Threat of contagion in emerging markets deepens commodity risk
So far, commodity markets appear to have ignored the potential for emerging-market contagion. Where there have been losses, they’ve been more closely tied to other concerns.
When Thailand devalued its currency two decades ago, few in global commodity markets took note. Within a year, the crisis morphed into an emerging-market rout that eviscerated the price of everything from crude oil to copper. Fast forward to today and Turkey is presenting a similar challenge. The lira plunged to a record low against the dollar this month, taking local stocks and bonds with it. Commodity markets have failed to react, with even gold unmoved by the chaos. Traders are focused more on Iranian sanctions, South American mine strikes and drought damage to crops, all of which point to higher, not lower, raw-material prices.
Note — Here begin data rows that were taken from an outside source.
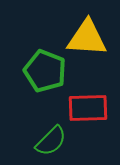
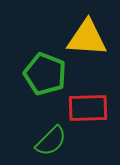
green pentagon: moved 3 px down
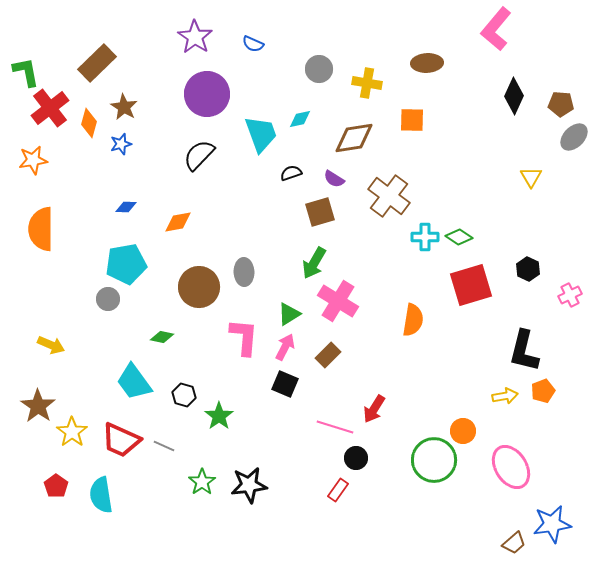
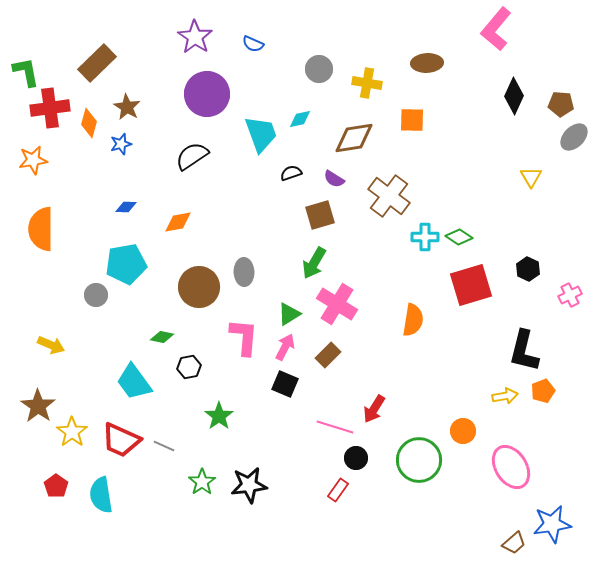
brown star at (124, 107): moved 3 px right
red cross at (50, 108): rotated 30 degrees clockwise
black semicircle at (199, 155): moved 7 px left, 1 px down; rotated 12 degrees clockwise
brown square at (320, 212): moved 3 px down
gray circle at (108, 299): moved 12 px left, 4 px up
pink cross at (338, 301): moved 1 px left, 3 px down
black hexagon at (184, 395): moved 5 px right, 28 px up; rotated 25 degrees counterclockwise
green circle at (434, 460): moved 15 px left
Now, the lira’s plunge is spreading to other developing economies, with broad currency and equity weakness in markets such as South Africa, India and Indonesia. That pain is coming at a time when those nations were already adjusting to higher borrowing costs after the U.S. Federal Reserve raised interest rates in June, for the seventh time since 2015.
“The problem is that the world is addicted to a super-low interest rate environment,” said Richard Fullarton, the London-based founder of Matilda Capital Management Ltd., a commodity focused hedge fund. “The transition to higher rates will be more painful than expected. We should expect lower rates of growth during a transition phase.”
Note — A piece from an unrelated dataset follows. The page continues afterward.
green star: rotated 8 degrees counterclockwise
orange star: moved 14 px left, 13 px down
Add to the mix the trade war between the U.S. and China, and the potential for a significant slowdown in emerging-market growth next year is more substantial. The International Monetary Fund warned in a report last month that “the balance of risks has shifted further to the downside.” Since then, trade wars have intensified, and the currencies of many emerging countries have weakened.
While in previous crises - from the Latin American debt crisis of the 1980s to the Southeast Asian crisis of 1997 - the US could be relied on to be the firefighter, this time it’s been something of a fire starter.
On Friday, after slapping new steel and aluminum tariffs on Turkey, President Donald Trump took to Twitter to highlight the trouble in Ankara, saying the lira was sliding “rapidly downward against our very strong Dollar!!”. The currency plunged to a record low.
The Federal Reserve raised rates in June to the highest in a decade and the debt market anticipates further increases this year.
So far, commodity markets appear to have ignored the potential for emerging-market contagion. Where there have been losses, they’ve been more closely tied to other concerns. Copper lost about 15% in two months because of worries that China’s growth will slow, while U.S. soybean prices dropped about 20% over the same period as Washington and Beijing issued reciprocal trade tariffs.
The Bloomberg Commodity Index fell 5% this year, compared with a 31% drop in 1998 and 37% plunge in 2008.
“The risks around Turkey’s economic crisis are not trivial but, at this moment, contagion risks are limited,” said Amrita Sen, chief oil analyst at Energy Aspects Ltd. in London.
Compared with two decades ago, emerging markets now have the potential to wreak far more havoc in commodity markets. Look at oil: the International Energy Agency expects industrialized nations to account for just one-sixth of growth in consumption next year, compared with 50% in 1999. It’s a similar trend in other key commodities, from copper to coal to soybeans.
“For now, we have made no changes to our underlying economic and oil demand assumptions, but we are mindful that demand growth could cool down later this year and into 2019,” the Paris-based IEA warned last week.
Weaker economic growth really shouldn’t be that surprising. The U.S. economy has expanded for nine consecutive years, the second-longest period of growth in the National Bureau of Economic Research’s data going back to the 1850s. Some developing economies such as China haven’t experienced a recession in decades.
Costlier raw materials - the dollar price of crude more than doubled from its low in 2016 - won’t help. In nations such as Turkey, South Africa, India and Indonesia the cost of oil in local currencies is close to or even above the levels reached in 2008, when Brent touched an all-time high in London. Worse, many developing nations reduced or removed energy subsidies over the past five years, leaving consumers fully exposed to international prices.